2.Tame the vegetables.
They are rich in insoluble fibers which are sometimes difficult to assimilate, which can encourage them to reduce their consumption. However, they provide a wealth of minerals and vitamins. Their fibers have the capacity to accelerate the transit and the elimination of toxins. To tame vegetables gently, prepare mixed soups (not overcooked), juices (the centrifuge eliminates the fibers), and think of lacto-fermented vegetables (sauerkraut), rich in enzymes and bacteria friendly to the intestines. As for grated carrots or beets, macerating them a few hours in advance in the vinaigrette will make them more digestible.
3.Learn to gain.
The sheathing exercises strengthen the deep abdominal muscles, guaranteeing the tone of the back and flat stomach. Small exercise: hold 20 to 25 seconds, lying down, the immobile body parallel to the ground without digging the back, resting on the elbows and heels, legs stretched out, slightly apart.
4.Infuse the seeds.
Pour in equal parts, in a jar, fennel, coriander and cumin seeds. Shake well. Throw a teaspoon of the mixture in a cup of boiling water, filter after 10 min of infusion. Otherwise, use cumin alone.
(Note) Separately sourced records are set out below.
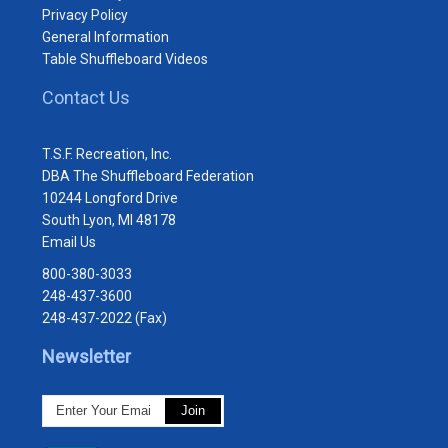
Privacy Policy
General Information
Table Shuffleboard Videos
Contact Us
T.S.F. Recreation, Inc.
DBA The Shuffleboard Federation
10244 Longford Drive
South Lyon, MI 48178
Email Us
800-380-3033
248-437-3600
248-437-2022 (Fax)
Newsletter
Green anise and caraway can be prepared in the same way. All these seeds, which belong to the same family of apiaceae, are reputed to fight bloating and facilitate digestion.
5.Massage your belly.
By regularly massaging your little beads with a moisturizer, you digest better, dislodge the fat and firm the skin!
As soon as you can, anytime, anywhere! Objective: 1000 steps per day!
And yes, when you sleep, you influence your weight because sleep influences the hormones that manage appetite!